Heerhugowaard railway station serves the towns of Heerhugowaard and Broek op Langedijk, Netherlands. The station opened on 20 December 1865 and is located on the Den Helder–Amsterdam railway and Heerhugowaard–Hoorn railway. The train services are operated by Nederlandse Spoorwegen.

The station was known as Heerhugowaard-Broek op Langedijk between 1948 and 1976. The station has 3 platforms and a station building.

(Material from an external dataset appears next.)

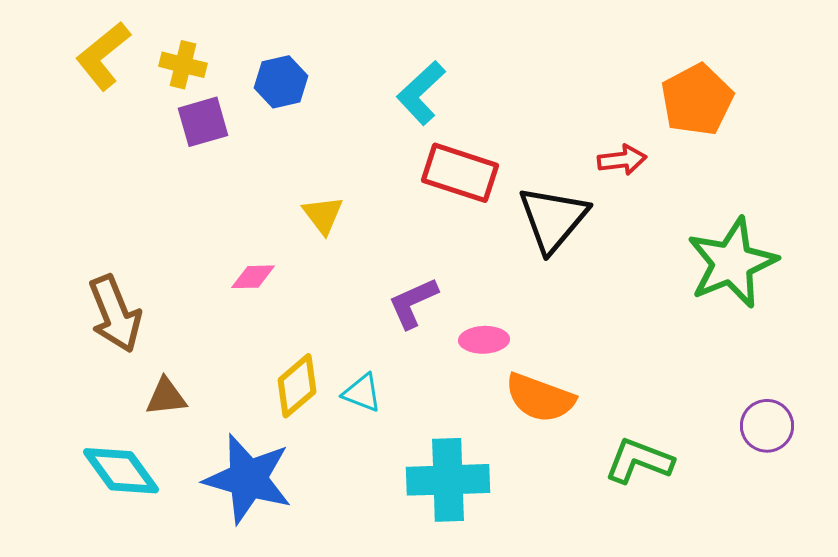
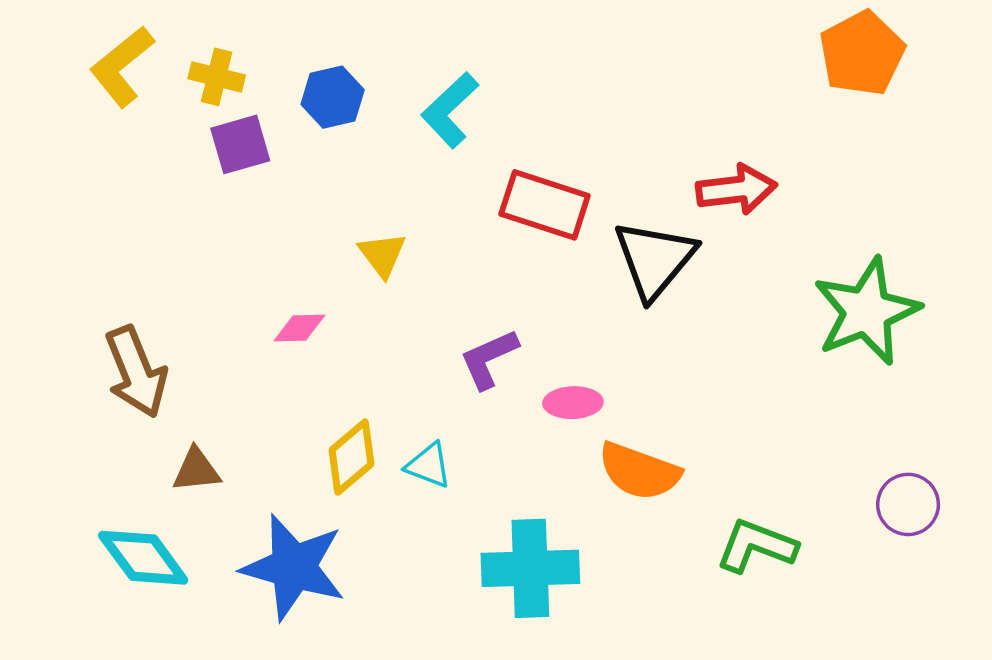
cyan L-shape: (421, 93) -> (450, 110), moved
orange pentagon: (697, 100) -> (862, 53), moved
red arrow: (622, 160) -> (736, 189), size x1.4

The previous station buildings were used between 1862 and 1967, when it was demolished, and also a building from 1967 to 1989 and is now being used as a snackbar.

Train services
The station is served by the following service(s):

2x per hour Intercity services Schagen - Alkmaar - Amsterdam - Utrecht - Eindhoven - Maastricht (peak hours only)
2x per hour Intercity services Den Helder - Alkmaar - Amsterdam - Utrecht - Arnhem - Nijmegen
2x per hour Local services (Sprinter) Hoorn - Alkmaar - Uitgeest - Haarlem - Amsterdam

Bus services
The following bus services are operated by Connexxion and call at the station.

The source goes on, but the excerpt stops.